=== Section Start ===

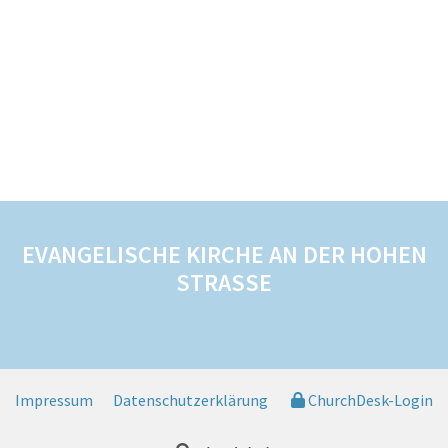
EVANGELISCHE KIRCHE AN DER HOHEN
STRASSE
Impressum
Datenschutzerklärung
ChurchDesk-Login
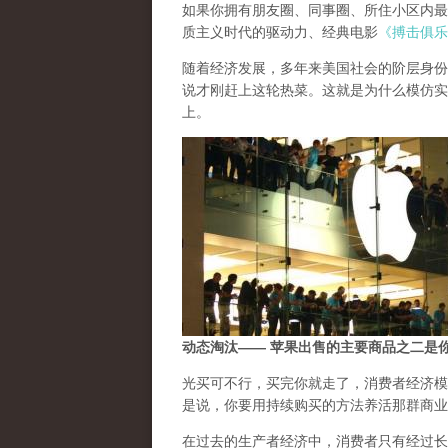
如果你拥有朋友圈、同事圈、所住小区内最
质主义时代的驱动力、经典电影
《搏击俱乐
随着经济发展，多年来美国社会的阶层身份
说才刚赶上这轮热菜。这就是为什么模仿实
上。
动态淘汰—— 苹果出售的主要商品之二是
光买可不行，买完你就走了，消费者经济模
是说，你要用持续购买的方法养活那群商业
在过去的生产者经济中，消费者只有经过长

=== Section End ===

- _EXERCISE_
In the copy, no pictures should appear; the records themselves must be repeated exactly.

- _WRITTEN SOLUTION_
EVANGELISCHE KIRCHE AN DER HOHEN
STRASSE
Impressum
Datenschutzerklärung
ChurchDesk-Login
如果你拥有朋友圈、同事圈、所住小区内最
质主义时代的驱动力、经典电影
《搏击俱乐
随着经济发展，多年来美国社会的阶层身份
说才刚赶上这轮热菜。这就是为什么模仿实
上。
动态淘汰—— 苹果出售的主要商品之二是
光买可不行，买完你就走了，消费者经济模
是说，你要用持续购买的方法养活那群商业
在过去的生产者经济中，消费者只有经过长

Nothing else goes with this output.